● Exercise directions
Two lines below mark the span: the one containing "sân khấu nhập vai, nơi" and the one containing "chỉ bán vé, mà còn bán". Set down both, plus every line between, exactly as they stand, and nothing else.

(Records from a collection)

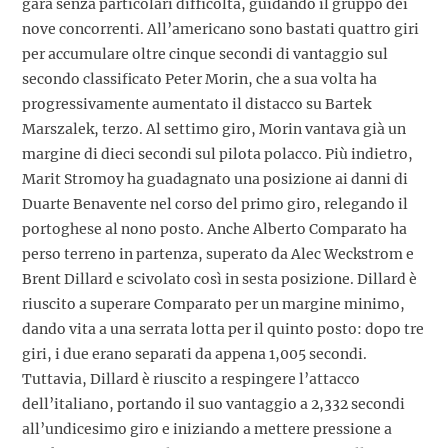
gara senza particolari difficoltà, guidando il gruppo dei
nove concorrenti. All’americano sono bastati quattro giri
per accumulare oltre cinque secondi di vantaggio sul
secondo classificato Peter Morin, che a sua volta ha
progressivamente aumentato il distacco su Bartek
Marszalek, terzo. Al settimo giro, Morin vantava già un
margine di dieci secondi sul pilota polacco. Più indietro,
Marit Stromoy ha guadagnato una posizione ai danni di
Duarte Benavente nel corso del primo giro, relegando il
portoghese al nono posto. Anche Alberto Comparato ha
perso terreno in partenza, superato da Alec Weckstrom e
Brent Dillard e scivolato così in sesta posizione. Dillard è
riuscito a superare Comparato per un margine minimo,
dando vita a una serrata lotta per il quinto posto: dopo tre
giri, i due erano separati da appena 1,005 secondi.
Tuttavia, Dillard è riuscito a respingere l’attacco
dell’italiano, portando il suo vantaggio a 2,332 secondi
all’undicesimo giro e iniziando a mettere pressione a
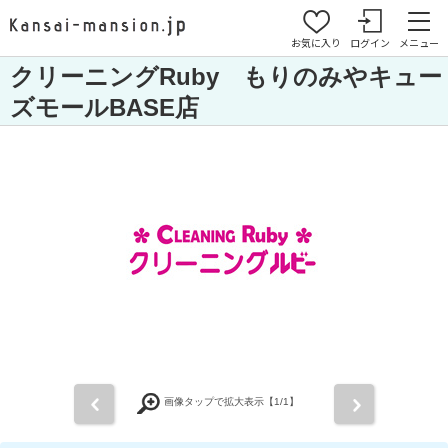
お気に入り
ログイン
メニュー
クリーニングRuby もりのみやキュー
ズモールBASE店
前
次
画像タップで拡大表示【
1
/1】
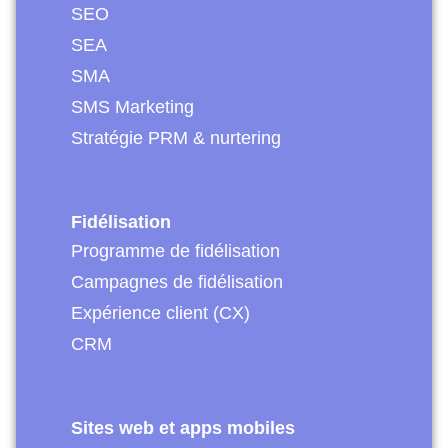
SEO
SEA
SMA
SMS Marketing
Stratégie PRM & nurtering
Fidélisation
Programme de fidélisation
Campagnes de fidélisation
Expérience client (CX)
CRM
Sites web et apps mobiles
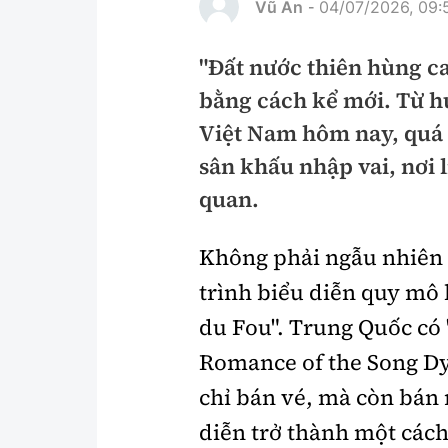
Vũ An
04/07/2026, 09:
-
Pháp luật
An toàn giao t
"Đất nước thiên hùng ca
Thanh tra
Giao thông 24
bằng cách kể mới. Từ h
An ninh hình sự
ATGT địa phươ
Việt Nam hôm nay, quá
Điều tra
Văn hóa giao t
sân khấu nhập vai, nơi
quan.
Pháp đình
Lái xe an toàn
Hỏi - Đáp
Chung tay vì A
Không phải ngẫu nhiên 
Gương sáng gi
trình biểu diễn quy mô 
xem thêm
du Fou". Trung Quốc có 
Romance of the Song Dy
Chất lượng sống
Văn hóa - Giải T
chỉ bán vé, mà còn bán
diễn trở thành một các
Giáo dục
Văn hóa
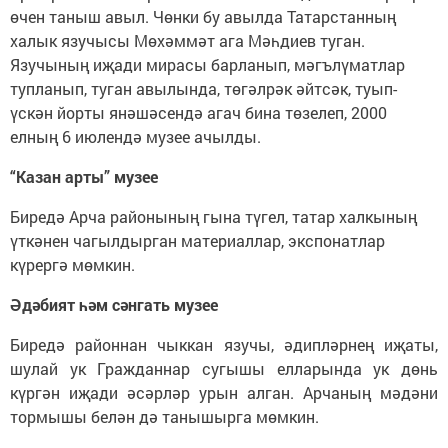
өчен таныш авыл. Чөнки бу авылда Татарстанның
халык язучысы Мөхәммәт ага Мәһдиев туган.
Язучының иҗади мирасы барланып, мәгълүматлар
тупланып, туган авылында, төгәлрәк әйтсәк, туып-
үскән йорты янәшәсендә агач бина төзелеп, 2000
елның 6 июлендә музее ачылды.
“Казан арты” музее
Биредә Арча районының гына түгел, татар халкының
үткәнен чагылдырган материаллар, экспонатлар
күрергә мөмкин.
Әдәбият һәм сәнгать музее
Биредә районнан чыккан язучы, әдипләрнең иҗаты,
шулай ук Гражданнар сугышы елларында ук дөнь
күргән иҗади әсәрләр урын алган. Арчаның мәдәни
тормышы белән дә танышырга мөмкин.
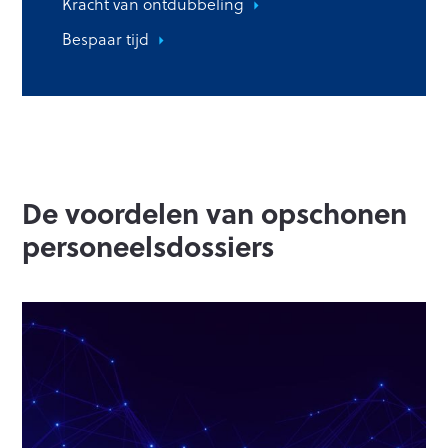
Kracht van ontdubbeling
Bespaar tijd
De voordelen van opschonen
personeelsdossiers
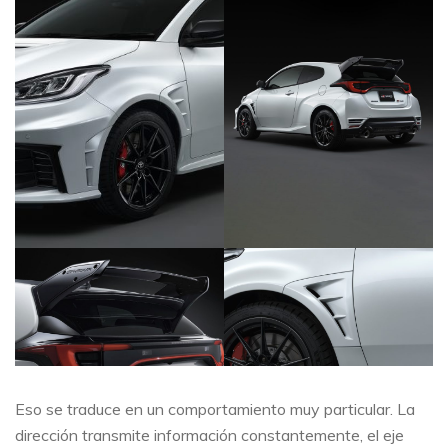
Eso se traduce en un comportamiento muy particular. La
dirección transmite información constantemente, el eje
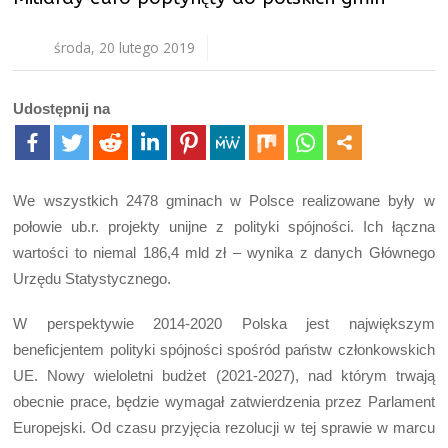
środa, 20 lutego 2019
Udostępnij na
We wszystkich 2478 gminach w Polsce realizowane były w
połowie ub.r. projekty unijne z polityki spójności. Ich łączna
wartości to niemal 186,4 mld zł – wynika z danych Głównego
Urzędu Statystycznego.
W perspektywie 2014-2020 Polska jest największym
beneficjentem polityki spójności spośród państw członkowskich
UE. Nowy wieloletni budżet (2021-2027), nad którym trwają
obecnie prace, będzie wymagał zatwierdzenia przez Parlament
Europejski. Od czasu przyjęcia rezolucji w tej sprawie w marcu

● Result of this exercise
sân khấu nhập vai, nơi
quan.
Pháp đình
Lái xe an toàn
Hỏi - Đáp
Chung tay vì A
Không phải ngẫu nhiên 
Gương sáng gi
trình biểu diễn quy mô 
xem thêm
du Fou". Trung Quốc có 
Romance of the Song Dy
Chất lượng sống
Văn hóa - Giải T
chỉ bán vé, mà còn bán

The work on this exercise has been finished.